Personally when DS is having a meltdown i only touch enough to move him to a safe area then i let him go. At school they did restrain him till he was calm but have now set up a room which they move him to and let him go!
Currently im housebound when DH isnt around becasue i cannot ensure both my DCs safety when out especially if DS is having a meltdown. Its so hard!

emsylou · 18/04/2008 08:54

I really feel for you, I have a ds who has high functioning autism, he is 10 and has regular meltdowns and can sometimes occur before i see them coming.
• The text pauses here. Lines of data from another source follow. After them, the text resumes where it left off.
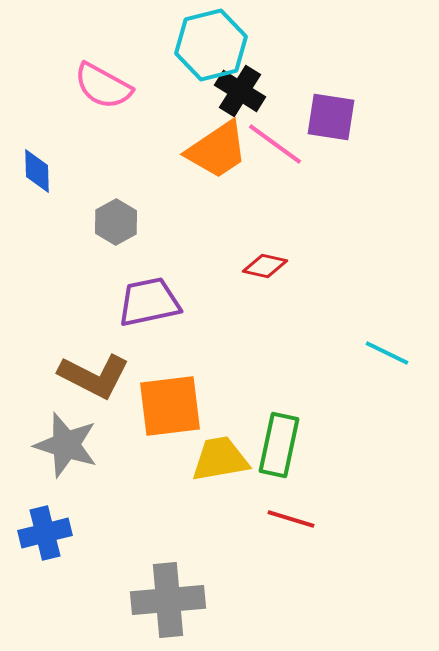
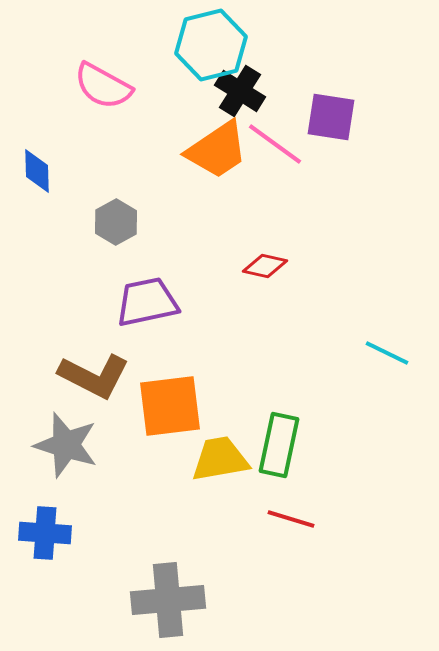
purple trapezoid: moved 2 px left
blue cross: rotated 18 degrees clockwise
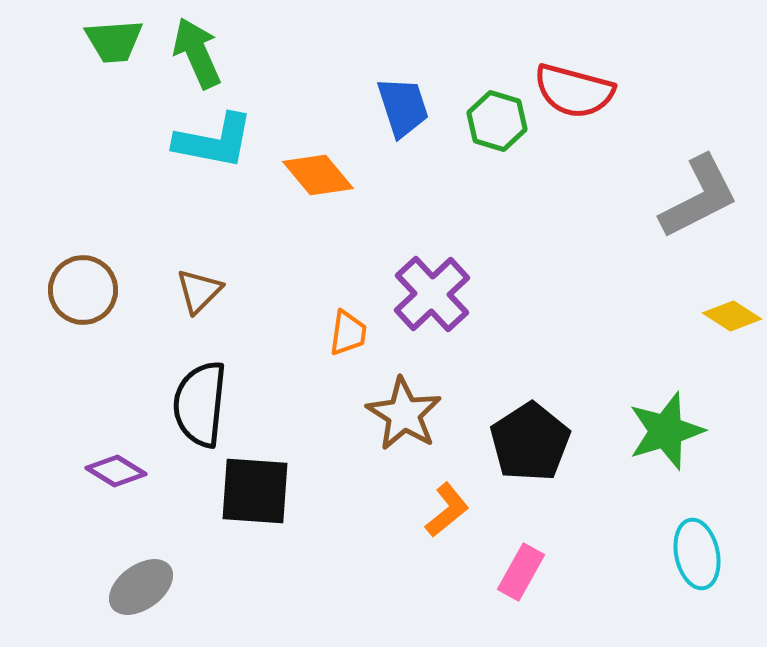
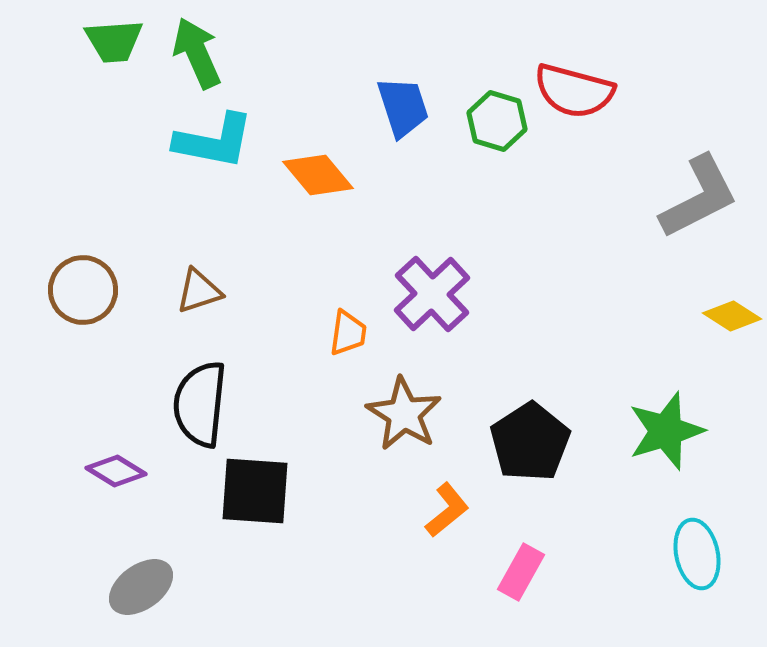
brown triangle: rotated 27 degrees clockwise
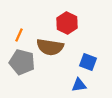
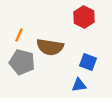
red hexagon: moved 17 px right, 6 px up
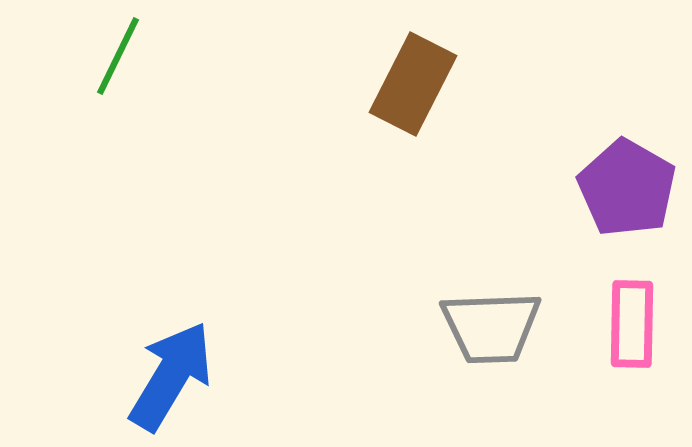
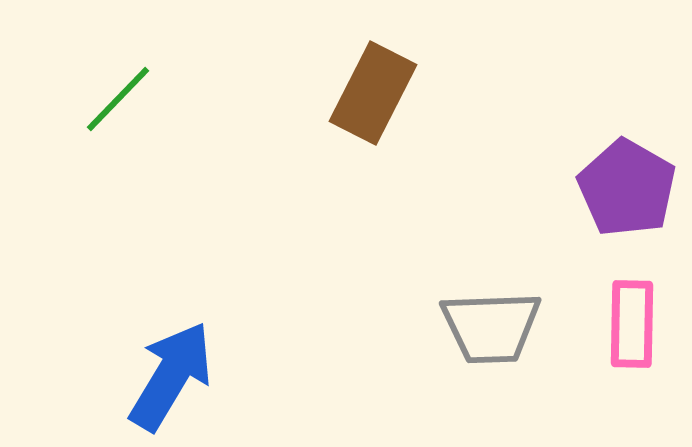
green line: moved 43 px down; rotated 18 degrees clockwise
brown rectangle: moved 40 px left, 9 px down
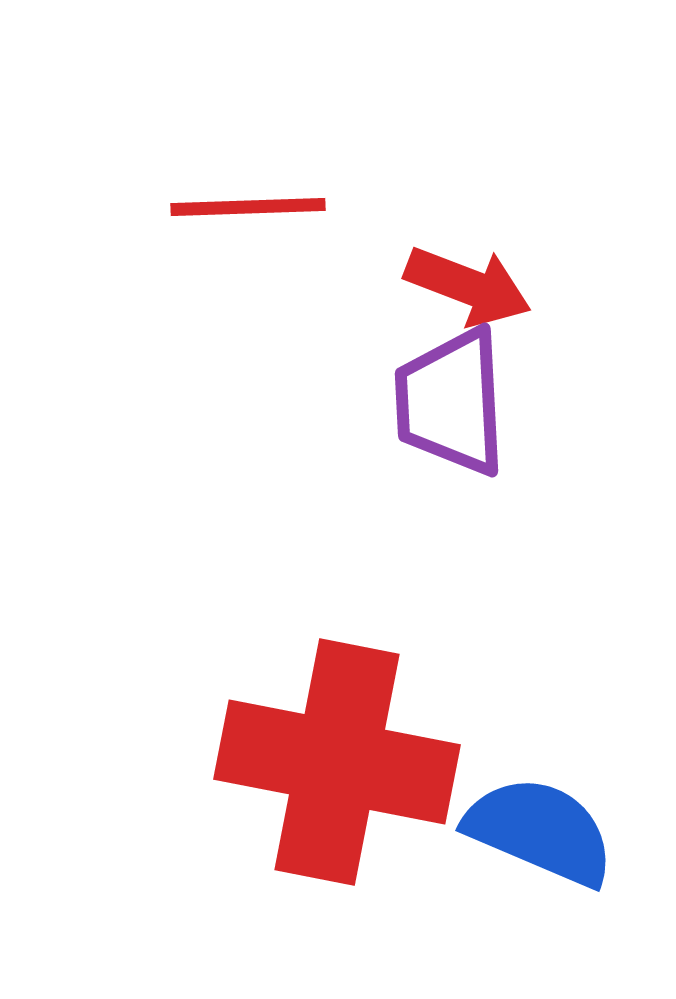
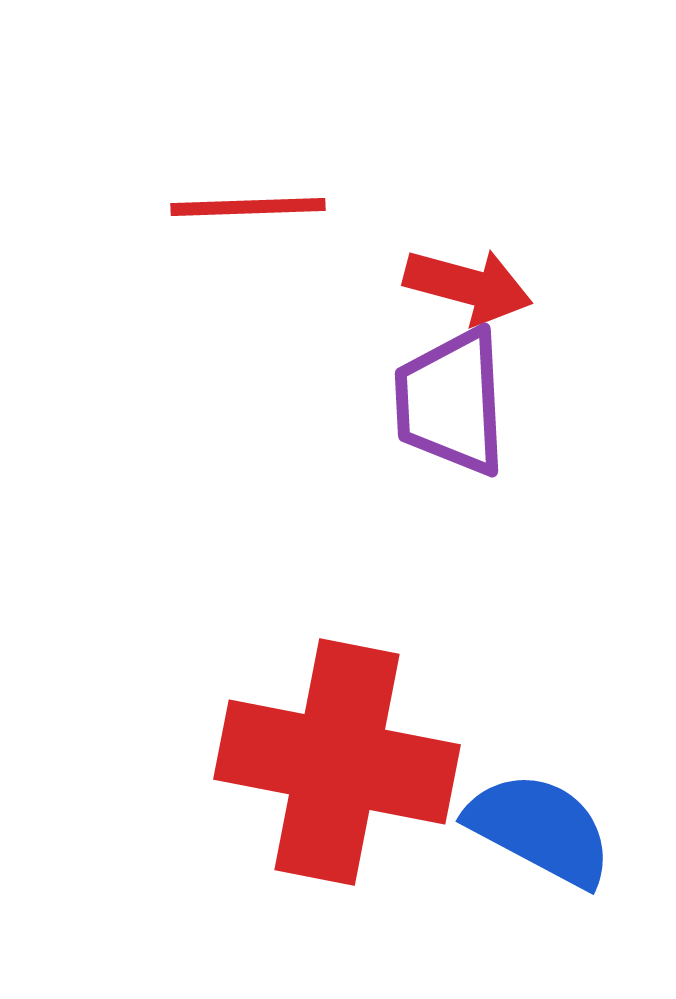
red arrow: rotated 6 degrees counterclockwise
blue semicircle: moved 2 px up; rotated 5 degrees clockwise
Any interaction with my ds fuels the meltdown so we I have a choice between letting him get it out til he breaks and the crying start or restraning him for his own safety. unfortunately he is very tall and strong and I cant do this on my own. am also single with younger daughter. the pattern of your ds in meltdown sounds similar to my ds. Its really hard managing it on your own, I know. We should chat more.
I have had to the ring the police on a few occassions for help, not that I would recommend that but its a last resort if you dont have anywhere else to turn and you need physical help. Good luck, I really do feel for you. Would be great if you lived near plymouth. Do you belong to any support groups?

wooga · 18/04/2008 13:46

Thank you bonkerz,it certainly is hard!

emsylou,I hope I don't ever need the police,but hv said ds'll probably be 6ft 2",when he's older-who knows how I'll manage if he still has meltdowns then!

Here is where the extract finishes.